--- START ---
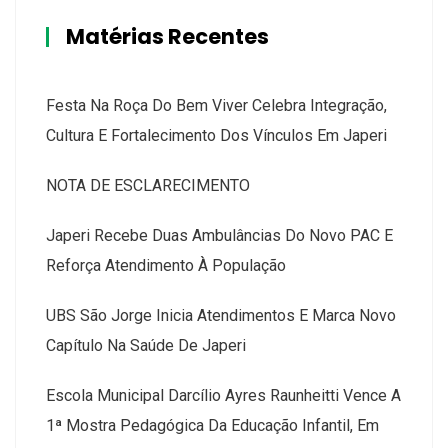
Matérias Recentes
Festa Na Roça Do Bem Viver Celebra Integração,
Cultura E Fortalecimento Dos Vínculos Em Japeri
NOTA DE ESCLARECIMENTO
Japeri Recebe Duas Ambulâncias Do Novo PAC E
Reforça Atendimento À População
UBS São Jorge Inicia Atendimentos E Marca Novo
Capítulo Na Saúde De Japeri
Escola Municipal Darcílio Ayres Raunheitti Vence A
1ª Mostra Pedagógica Da Educação Infantil, Em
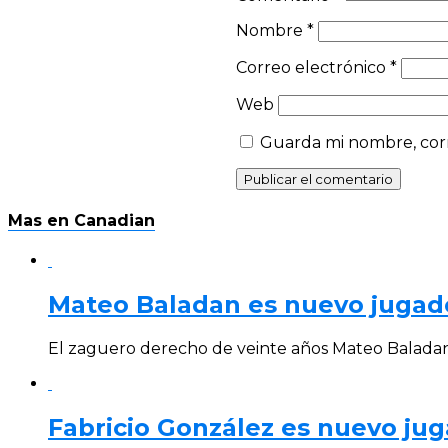
Nombre
*
Correo electrónico
*
Web
Guarda mi nombre, corr
Mas en Canadian
Mateo Baladan es nuevo jugad
El zaguero derecho de veinte años Mateo Baladan, 
Fabricio González es nuevo ju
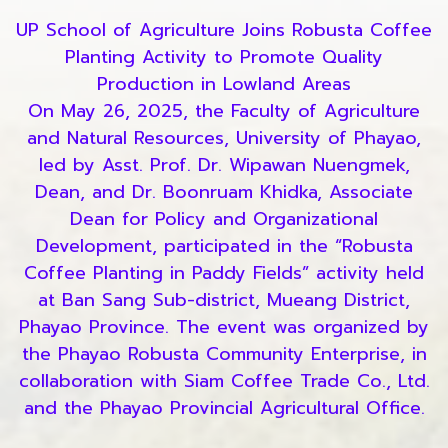
UP School of Agriculture Joins Robusta Coffee
Planting Activity to Promote Quality
Production in Lowland Areas
On May 26, 2025, the Faculty of Agriculture
and Natural Resources, University of Phayao,
led by Asst. Prof. Dr. Wipawan Nuengmek,
Dean, and Dr. Boonruam Khidka, Associate
Dean for Policy and Organizational
Development, participated in the “Robusta
Coffee Planting in Paddy Fields” activity held
at Ban Sang Sub-district, Mueang District,
Phayao Province. The event was organized by
the Phayao Robusta Community Enterprise, in
collaboration with Siam Coffee Trade Co., Ltd.
and the Phayao Provincial Agricultural Office.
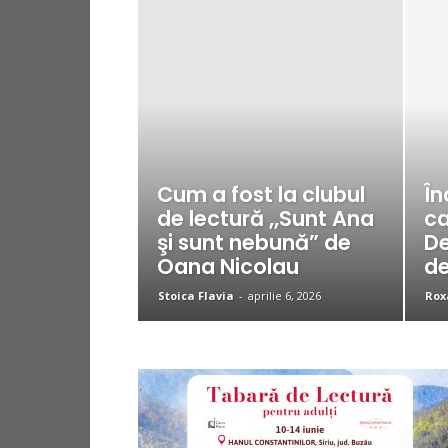
Cum a fost la clubul
În
de lectură ,,Sunt Ana
ca
şi sunt nebună” de
De
Oana Nicolau
de
Stoica Flavia
-
aprilie 6, 2026
Rox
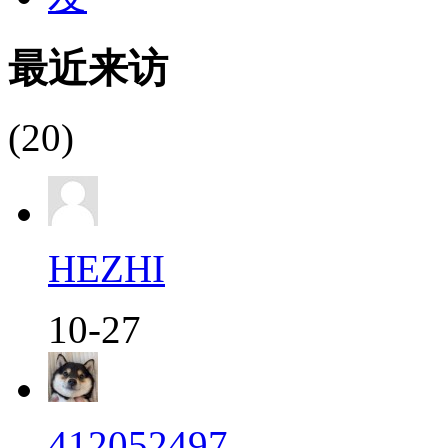
最近来访
(20)
HEZHI
10-27
412052497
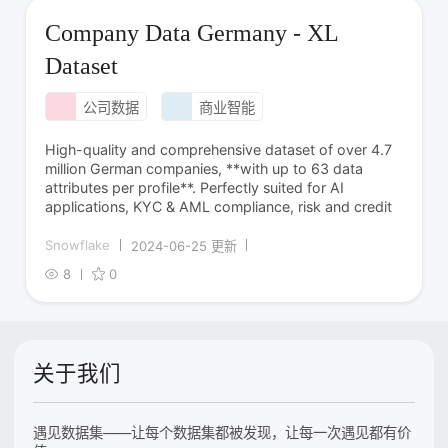
Company Data Germany - XL
Dataset
公司数据
商业智能
High-quality and comprehensive dataset of over 4.7
million German companies, **with up to 63 data
attributes per profile**. Perfectly suited for AI
applications, KYC & AML compliance, risk and credit
Snowflake
2024-06-25 更新
8
0
关于我们
遇见数据集——让每个数据集都被发现，让每一次遇见都有价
--- END ---
_YOUR ASSIGNMENT:_ From the listing above, copy out each line where the word "Phayao" appears.

_SOLUTION TO THIS TASK:_
and Natural Resources, University of Phayao,
Phayao Province. The event was organized by
the Phayao Robusta Community Enterprise, in
and the Phayao Provincial Agricultural Office.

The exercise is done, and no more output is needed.